After recording a multimillion-dollar increase in his net worth in the first six months of 2022, South African billionaire Nicky Oppenheimer has recorded a significant decline in his net worth over the second half of this year due to the revaluation of his stakes in private equity firms.
Research by Billionaires.Africa revealed that Oppenheimer, who sold his family’s 40-percent stake in De Beers, the world’s largest diamond producer, to mining company Anglo-American in 2012, has seen his net worth drop by $780 million in the past 54 days.
According to the Bloomberg Billionaires Index, his net worth has dropped by $780 million, or 8.73 percent, since June 6, from $8.93 billion to $8.15 billion at the time of writing this report due to the poor performance of his private equity investments.
Despite the decline, Oppenheimer remains one of Africa’s richest billionaires and South Africa’s second wealthiest person.

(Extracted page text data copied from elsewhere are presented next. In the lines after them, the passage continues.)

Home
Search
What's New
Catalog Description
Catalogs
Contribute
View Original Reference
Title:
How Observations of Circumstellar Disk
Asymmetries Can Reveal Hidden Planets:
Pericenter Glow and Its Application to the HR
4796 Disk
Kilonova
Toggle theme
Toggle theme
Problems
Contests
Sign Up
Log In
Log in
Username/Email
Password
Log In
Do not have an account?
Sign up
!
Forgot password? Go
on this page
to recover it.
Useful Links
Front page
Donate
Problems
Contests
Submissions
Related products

However, the recent decline in his net worth reduced his year-to-date wealth gains to $200 million, down from nearly $1 billion on June 6.

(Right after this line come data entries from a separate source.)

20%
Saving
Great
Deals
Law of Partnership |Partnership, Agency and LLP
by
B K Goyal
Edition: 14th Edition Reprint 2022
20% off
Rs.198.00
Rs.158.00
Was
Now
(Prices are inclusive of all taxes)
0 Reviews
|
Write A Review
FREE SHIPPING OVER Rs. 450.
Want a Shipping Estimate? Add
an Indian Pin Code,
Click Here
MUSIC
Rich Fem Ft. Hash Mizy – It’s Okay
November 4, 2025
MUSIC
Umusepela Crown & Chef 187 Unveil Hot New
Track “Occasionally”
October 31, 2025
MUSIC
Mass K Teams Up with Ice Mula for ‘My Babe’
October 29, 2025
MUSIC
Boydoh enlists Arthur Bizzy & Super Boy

After selling his family’s stake in De Beers for $5.2 billion in cash, Oppenheimer now derives the majority of his wealth from private equity investments in Africa, Asia, the United States, and Europe through London-based Stockdale Street and Johannesburg-based Tana Africa Capital.
Aside from his private equity investments, Oppenheimer, a supporter of wilderness conservation, owns South Africa’s largest private game reserve Tswalu Kalahari with his son Jonathan.
Due to a potential threat to community and wildlife conservation, the South African billionaire obtained a court injunction nearly a month ago to prevent Pearline Mineral Exploration from conducting mining activities at his family’s cattle ranch in Matabeleland South, Zimbabwe.
The Oppenheimer family has owned the Shangani Ranch, a 65,000-hectare property that employs 400 people and keeps at least 8,000 cattle for beef export to the United Kingdom, since 1937. It is known as a wildlife sanctuary because it serves as a corridor for migrating animals.
The property was reduced by more than half after land reform legislation in Zimbabwe officially began in 1980 with the signing of the Lancaster House Agreement under the administration of late President Robert Mugabe.